On a bright, cloudless day, in the court yard of a school on the outskirts of Bamako, in Mali, groups of women turn dye and white cloth into brightly coloured hopes for the future.
“This project has brought me a lot, because, thanks to God, I can do my own work,” said Zenaib Walet Amadou. “We must have success, be it here or outside Mali.”
For Amadou standing in the hot, bright sunshine of Malian summer’s day, dying cloth is not merely about making money to support her family, it was about regaining her dignity.
In 2014, she and her five children fled her town of Bourem in the Gao region of northern Mali when fighting broke out between rival Tuareg coalition forces. She eventually found her way to Bamako, but work was hard to come by and she soon found that she was reduced to begging and hand outs in order to support her family.
Then came an opportunity to learn dye making and other small business skills, through the NGO
Association Femmes Battues, and she jumped at it. The project has helped to retrain her and 106 other internally displaced women from escaping the violence of the conflict taking place in northern Mali.
The income-generating project is funded by the Human Rights and Protection Division (HRPD) of the UN Multidimensional Integrated Stabilization Mission in Mali (MINUSMA). The division’s director, Guillaume Ngefa, said that supporting such a project fits perfectly with the division’s work in the country.

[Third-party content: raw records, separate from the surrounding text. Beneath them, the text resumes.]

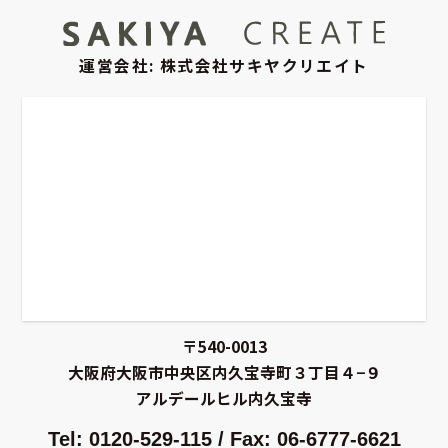
運営会社: 株式会社サキヤクリエイト
〒540-0013
大阪府大阪市中央区内久宝寺町３丁目４−９
アルデールヒル内久宝寺
Tel: 0120-529-115 / Fax: 06-6777-6621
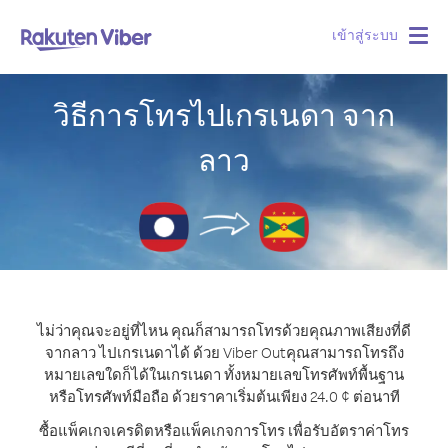
เข้าสู่ระบบ
Togg
navig
วิธีการโทรไปเกรเนดา จาก
ลาว
ไม่ว่าคุณจะอยู่ที่ไหน คุณก็สามารถโทรด้วยคุณภาพเสียงที่ดี
จากลาว ไปเกรเนดาได้ ด้วย Viber Out
คุณสามารถโทรถึง
หมายเลขใดก็ได้ในเกรเนดา ทั้งหมายเลขโทรศัพท์พื้นฐาน
หรือโทรศัพท์มือถือ ด้วยราคาเริ่มต้นเพียง 24.0 ¢ ต่อนาที
ซื้อแพ็คเกจเครดิตหรือแพ็คเกจการโทร เพื่อรับอัตราค่าโทร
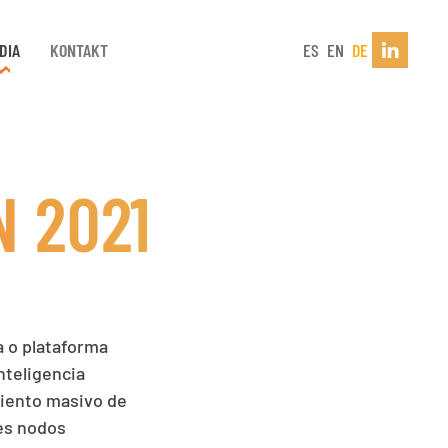
DIA
KONTAKT
ES
EN
DE
 2021
a o plataforma
nteligencia
miento masivo de
tes nodos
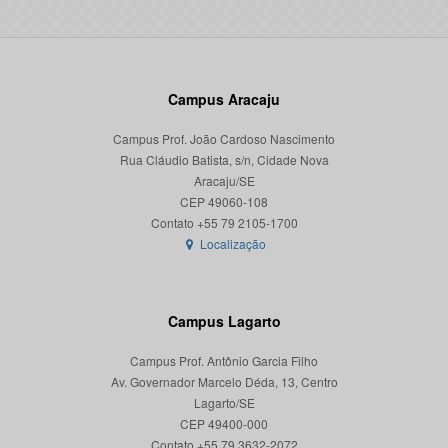
Campus Aracaju
Campus Prof. João Cardoso Nascimento
Rua Cláudio Batista, s/n, Cidade Nova
Aracaju/SE
CEP 49060-108
Localização
Campus Lagarto
Campus Prof. Antônio Garcia Filho
Av. Governador Marcelo Déda, 13, Centro
Lagarto/SE
CEP 49400-000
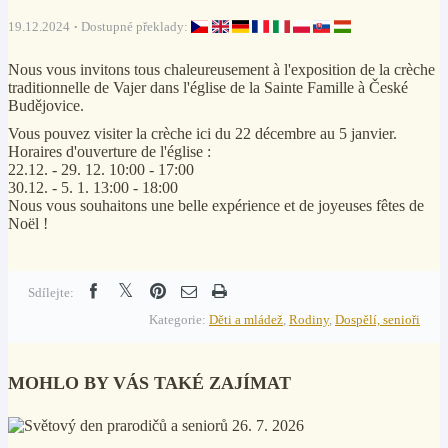
19.12.2024
Dostupné překlady:
Nous vous invitons tous chaleureusement à l'exposition de la crèche
traditionnelle de Vajer dans l'église de la Sainte Famille à České
Budějovice.
Vous pouvez visiter la crèche ici du 22 décembre au 5 janvier.
Horaires d'ouverture de l'église :
22.12. - 29. 12. 10:00 - 17:00
30.12. - 5. 1. 13:00 - 18:00
Nous vous souhaitons une belle expérience et de joyeuses fêtes de
Noël !
Sdílejte:
Kategorie:
Děti a mládež
,
Rodiny
,
Dospělí, senioři
MOHLO BY VÁS TAKÉ ZAJÍMAT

“Our experience in working with victims is that documenting serious violations of human rights is not enough,” he said. “You investigate, you report and then you release the report, but what could be the next step?”

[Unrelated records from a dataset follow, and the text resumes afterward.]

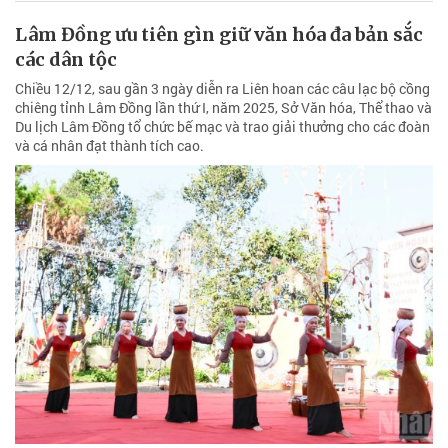
Lâm Đồng ưu tiên gìn giữ văn hóa đa bản sắc
các dân tộc
Chiều 12/12, sau gần 3 ngày diễn ra Liên hoan các câu lạc bộ cồng
chiêng tỉnh Lâm Đồng lần thứ I, năm 2025, Sở Văn hóa, Thể thao và
Du lịch Lâm Đồng tổ chức bế mạc và trao giải thưởng cho các đoàn
và cá nhân đạt thành tích cao.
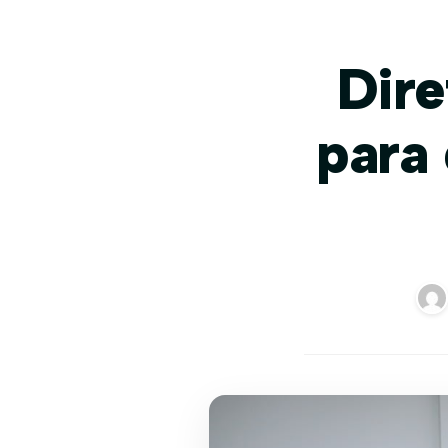
Dire
para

Since 2012, Mali has been embroiled in conflicts in the North, involving anti-government military coalitions and jihadist forces. This fighting has led to numerous attacks on civilian, military and government personnel and has caused huge instability, including the displacement of thousands from their homes.
MINUSMA HRPD has documented these human rights violations, reporting on a systemic and endemic culture of impunity. The team has documented abuses by all parties to the conflict including summary and extrajudicial executions, arbitrary and illegal arrests and detention, torture, sexual, and gender based violence, and the looting and destruction of property.
But, Ngefa said it wasn’t enough to just report on what was happening to people.
“These people were victims of serious human rights violations and at the same time exposed to some situations that are not good for their dignity,” he said. “So we decided to fund an NGO to work with women in particular to create activities that can generate income for them.”
This project has provided more than 100 women displaced from fighting in the North of the country with new opportunities and professions. In addition to learning how to dye cloth, some women have also learned how to make dried fruit snacks and juices to sell in markets.
“We have seen an improvement in their living conditions,” said Fataumata Kane Diallo, the project trainer with
Associations Femmes Battues.
Adama Maiga also escaped from Gao in the North, with just her children and the clothes on her back. Since finding work with the project, she said that she can provide for her family once again.
“It is important to work because we can earn money, at least what we need by the sweat of our brow,” she said. “We can eat and support our children. They can go to school, so it is a lot.”
For Ngefa, by supporting projects like this, victims of violence learn that human rights can also provide tangible solutions.
“We gave hope to the victims so that they know they are not forgotten,” he said.